The handouts have helped the family get through the difficult period, said Ireneo, who asked that his last name not be used. “I believe that if someone comes with support, then you have to take what they give, wherever it comes from,” he said as roosters crowed in the background.
Others have no illusions about the cartel charity. “They give now what they take later from honest people,” said Guadencio Jiménez, a 31-year-old farmer in the nearby village of Santiago. “I am against these guys.”
Cartels also dominate a portfolio of crimes in their turfs, including human smuggling and sex trafficking. They engage in kidnapping and extortion, which hamper business and can cause people to flee their homes.
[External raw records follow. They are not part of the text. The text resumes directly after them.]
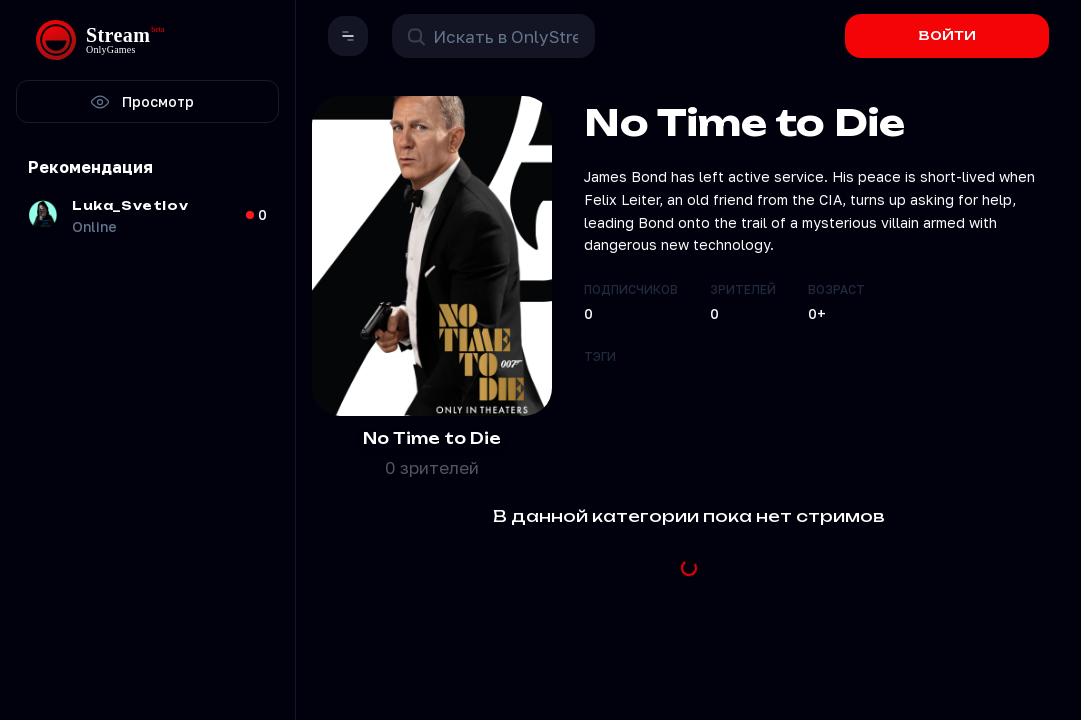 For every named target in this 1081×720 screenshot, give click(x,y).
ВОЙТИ (947, 35)
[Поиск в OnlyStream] (493, 36)
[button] (348, 36) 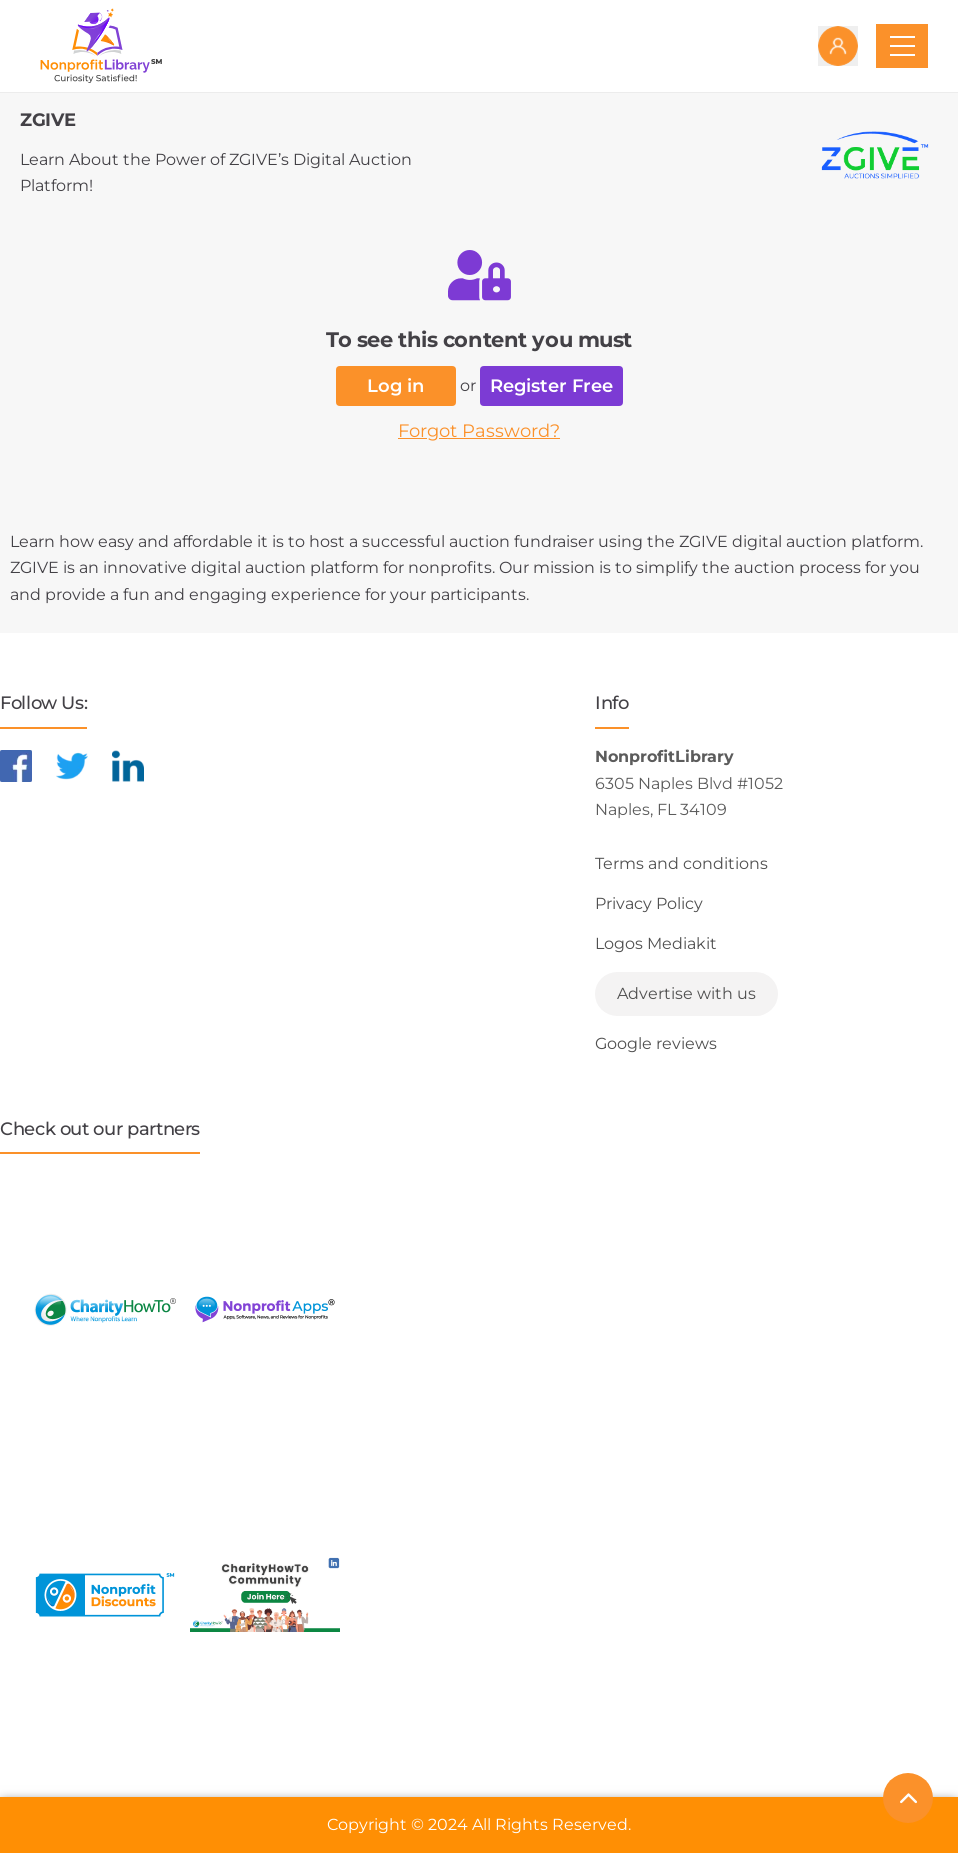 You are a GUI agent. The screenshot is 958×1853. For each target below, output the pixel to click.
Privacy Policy (649, 903)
The cartel food relief was boosted by social media and made headlines across the world. But it helps few Mexicans, with the handouts reaching what is probably only a few thousand families. “It’s symbolic,” said Lorenzo Meyer, a political scientist. “It’s taking advantage of the crisis of coronavirus and sensation of emergency to say, ‘We’re here.’”
President López Obrador, who calls himself a leftist, has promised to uplift the poor with generous social programs, handing out fertilizer to farmers and scholarships to students. In April, he criticized the cartels for giving with one hand and killing with the other. “It would help if they thought of the suffering of the mothers of the victims,” he said.
But official aid has been hampered by a policy of avoiding debt despite the severity of the looming recession. While the government struggles to provide aid countrywide, the cartels focus on small communities. There they buy themselves concentrated support so that they can later hide people or merchandise and recruit smugglers and killers.